El arzobispado de Madrid, de la mano de Cáritas diocesana y la Delegación Episcopal de Jóvenes, ha puesto en marcha un servicio de atención telefónica (696987885) a personas que están solas para el que, en menos de 24 horas, se han ofrecido 200 voluntarios. «Al alargarse la situación de confinamiento, nos dimos cuenta de que cada vez hay más gente que no tiene con quién hablar», explica Pilar Algárate, responsable de Voluntariado y Formación de Cáritas diocesana. No es tanto que estén en soledad absoluta sino que, siendo personas con familia, hay franjas del día en las que tienen menos posibilidades de socializar: «La mayoría de las personas que atendemos son mayores, rondan los 80 años, con hijos y nietos, y que están solas porque no se las puede acompañar para evitar el contagio y que tienen momentos del día, sobre todo por las mañanas, en los que, por estar los hijos teletrabajando, no pueden charlar con ellos», señala.

De hecho, se han dado casos de hijos que han llamado para solicitar el servicio para sus padres: «Contactó con nosotros una mujer que vivía fuera de Madrid, y que se había enterado de este servicio por la radio, para que llamáramos a su madre, que vive aquí». Tampoco es exclusivo, aunque nace con esta vocación, para gente que vive sola; en el proyecto ha entrado un matrimonio, de cerca de 90 años los dos, que hablan con voluntarios y luego entre ellos se ponen al día de la conversación. Una forma más de hacerse compañía.
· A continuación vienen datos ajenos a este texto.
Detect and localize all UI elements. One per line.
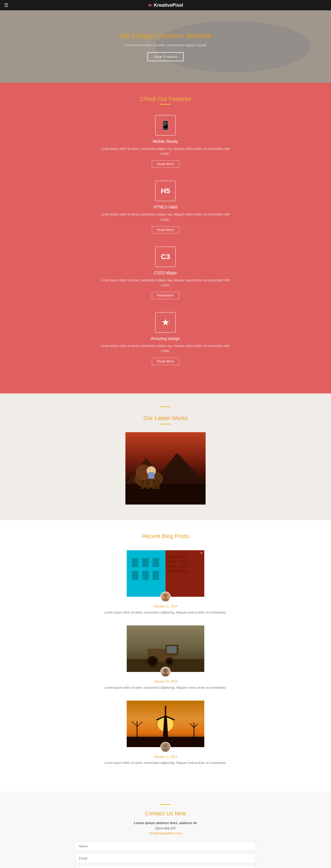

Como aquellos que se ofrecen para llamar a los que están solos y que lo hacen para cubrir su propia necesidad de sentirse acompañados.

«Que la conversación sea distinta a todo lo que está pasando»

A los voluntarios se les entrega una guía de acompañamiento en la que se recoge, entre otras cosas, que la llamada no debe durar más de 25 minutos, que ha de ser diaria a una hora que se fija de antemano con el acompañado, y que hay que dejar hablar a la persona beneficiaria del servicio. Y, sobre todo, como indica la responsable de voluntariado de Cáritas Madrid, «que la conversación sea distinta a todo lo que está pasando». «Son personas que viven con muchos miedos, que, además, al estar solas, escuchan mucha televisión. Así que tratamos de que en estas conversaciones se hable de algo diferente a lo que se cuenta en la tele para que, durante un rato, se evadan».

Aunque el objetivo de la llamada es acompañar con una charla, lo cierto es que durante la conversación van surgiendo consejos y refuerzos positivos. «Es verdad que los mayores suelen tener horarios y rutinas, pero los animamos a que se muevan y sobre todo les recordamos que no pueden salir. Porque aunque sean personas que ya no salen mucho a la calle, el saber que tienen que estar confinados les generaba, sobre todo al principio, cierta ansiedad y depresión», concluye Algárate.